◆ MATERIAL FOR THIS TASK ◆
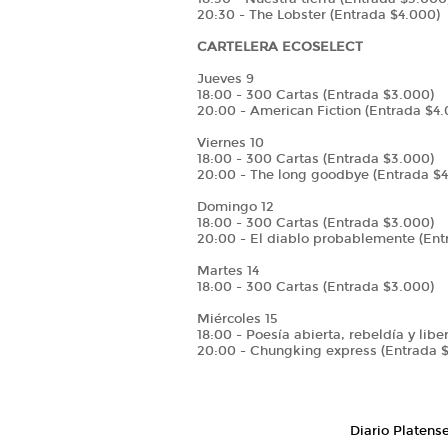
20:30 - The Lobster (Entrada $4.000)
CARTELERA ECOSELECT
Jueves 9
18:00 - 300 Cartas (Entrada $3.000)
20:00 - American Fiction (Entrada $4.
Viernes 10
18:00 - 300 Cartas (Entrada $3.000)
20:00 - The long goodbye (Entrada $
Domingo 12
18:00 - 300 Cartas (Entrada $3.000)
20:00 - El diablo probablemente (Ent
Martes 14
18:00 - 300 Cartas (Entrada $3.000)
Miércoles 15
18:00 - Poesía abierta, rebeldía y lib
20:00 - Chungking express (Entrada 
Diario Platens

◆ WORK REQUIRED ◆
Every entry above needs to be printed again exactly, with its pictures left out.

◆ FINISHED EXERCISE ◆
20:30 - The Lobster (Entrada $4.000)
CARTELERA ECOSELECT
Jueves 9
18:00 - 300 Cartas (Entrada $3.000)
20:00 - American Fiction (Entrada $4.
Viernes 10
18:00 - 300 Cartas (Entrada $3.000)
20:00 - The long goodbye (Entrada $
Domingo 12
18:00 - 300 Cartas (Entrada $3.000)
20:00 - El diablo probablemente (Ent
Martes 14
18:00 - 300 Cartas (Entrada $3.000)
Miércoles 15
18:00 - Poesía abierta, rebeldía y lib
20:00 - Chungking express (Entrada 
Diario Platens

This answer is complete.